Work task
In your copy, the records appear word for word and the pictures do not appear at all.

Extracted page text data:

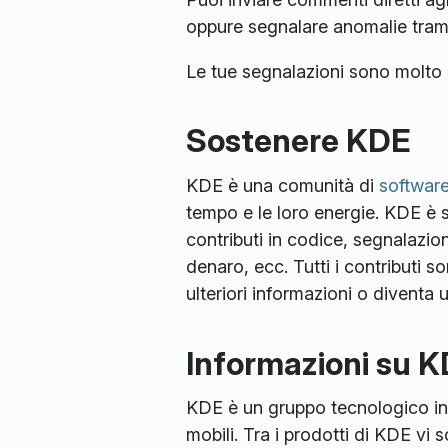
oppure segnalare anomalie tram
Le tue segnalazioni sono molto 
Sostenere KDE
KDE è una comunità di
software
tempo e le loro energie. KDE è se
contributi in codice, segnalazio
denaro, ecc. Tutti i contributi 
ulteriori informazioni o diventa
Informazioni su 
KDE è un gruppo tecnologico inte
mobili. Tra i prodotti di KDE vi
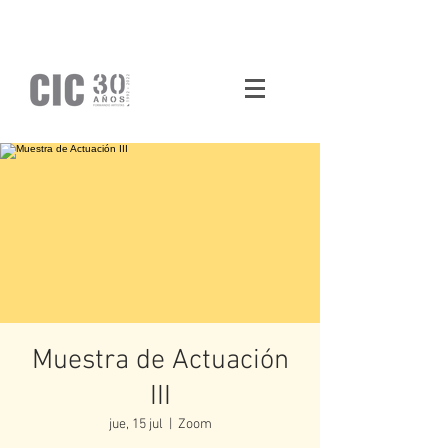
Muestra de Actuación
III
jue, 15 jul
  |  
Zoom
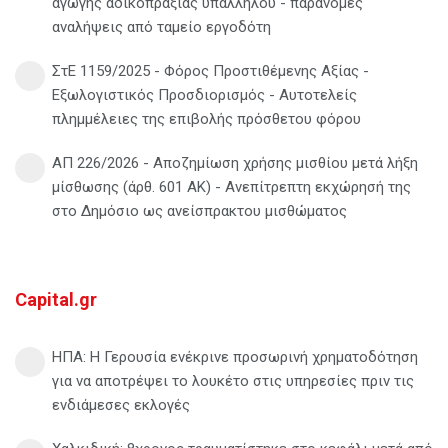
αγωγής αδικοπραξίας υπαλλήλου - παράνομες
αναλήψεις από ταμείο εργοδότη
ΣτΕ 1159/2025 - Φόρος Προστιθέμενης Αξίας -
Εξωλογιστικός Προσδιορισμός - Αυτοτελείς
πλημμέλειες της επιβολής πρόσθετου φόρου
ΑΠ 226/2026 - Αποζημίωση χρήσης μισθίου μετά λήξη
μίσθωσης (άρθ. 601 ΑΚ) - Ανεπίτρεπτη εκχώρησή της
στο Δημόσιο ως ανείσπρακτου μισθώματος
Capital.gr
ΗΠΑ: Η Γερουσία ενέκρινε προσωρινή χρηματοδότηση
για να αποτρέψει το λουκέτο στις υπηρεσίες πριν τις
ενδιάμεσες εκλογές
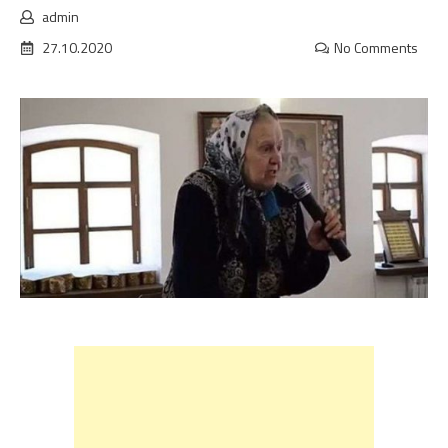
admin
27.10.2020
No Comments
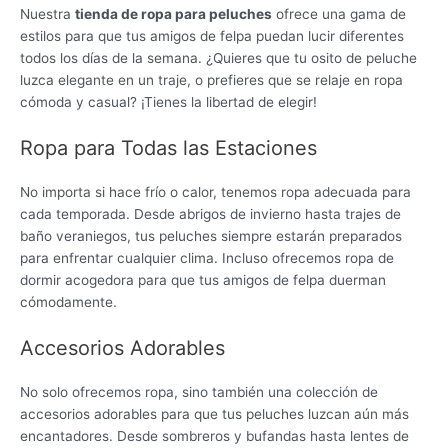
Nuestra
tienda de ropa para peluches
ofrece una gama de
estilos para que tus amigos de felpa puedan lucir diferentes
todos los días de la semana. ¿Quieres que tu osito de peluche
luzca elegante en un traje, o prefieres que se relaje en ropa
cómoda y casual? ¡Tienes la libertad de elegir!
Ropa para Todas las Estaciones
No importa si hace frío o calor, tenemos ropa adecuada para
cada temporada. Desde abrigos de invierno hasta trajes de
baño veraniegos, tus peluches siempre estarán preparados
para enfrentar cualquier clima. Incluso ofrecemos ropa de
dormir acogedora para que tus amigos de felpa duerman
cómodamente.
Accesorios Adorables
No solo ofrecemos ropa, sino también una colección de
accesorios adorables para que tus peluches luzcan aún más
encantadores. Desde sombreros y bufandas hasta lentes de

Answer to the problem
oppure segnalare anomalie tram
Le tue segnalazioni sono molto 
Sostenere KDE
KDE è una comunità di
software
tempo e le loro energie. KDE è se
contributi in codice, segnalazio
denaro, ecc. Tutti i contributi 
ulteriori informazioni o diventa
Informazioni su 
KDE è un gruppo tecnologico inte
mobili. Tra i prodotti di KDE vi
Muestra de Actuación
III
jue, 15 jul
  |  
Zoom
αγωγής αδικοπραξίας υπαλλήλου - παράνομες
αναλήψεις από ταμείο εργοδότη
ΣτΕ 1159/2025 - Φόρος Προστιθέμενης Αξίας -
Εξωλογιστικός Προσδιορισμός - Αυτοτελείς
πλημμέλειες της επιβολής πρόσθετου φόρου
ΑΠ 226/2026 - Αποζημίωση χρήσης μισθίου μετά λήξη
μίσθωσης (άρθ. 601 ΑΚ) - Ανεπίτρεπτη εκχώρησή της
στο Δημόσιο ως ανείσπρακτου μισθώματος
Capital.gr
ΗΠΑ: Η Γερουσία ενέκρινε προσωρινή χρηματοδότηση
για να αποτρέψει το λουκέτο στις υπηρεσίες πριν τις
ενδιάμεσες εκλογές
admin
27.10.2020
No Comments
Nuestra
tienda de ropa para peluches
ofrece una gama de
estilos para que tus amigos de felpa puedan lucir diferentes
todos los días de la semana. ¿Quieres que tu osito de peluche
luzca elegante en un traje, o prefieres que se relaje en ropa
cómoda y casual? ¡Tienes la libertad de elegir!
Ropa para Todas las Estaciones
No importa si hace frío o calor, tenemos ropa adecuada para
cada temporada. Desde abrigos de invierno hasta trajes de
baño veraniegos, tus peluches siempre estarán preparados
para enfrentar cualquier clima. Incluso ofrecemos ropa de
dormir acogedora para que tus amigos de felpa duerman
cómodamente.
Accesorios Adorables
No solo ofrecemos ropa, sino también una colección de
accesorios adorables para que tus peluches luzcan aún más
encantadores. Desde sombreros y bufandas hasta lentes de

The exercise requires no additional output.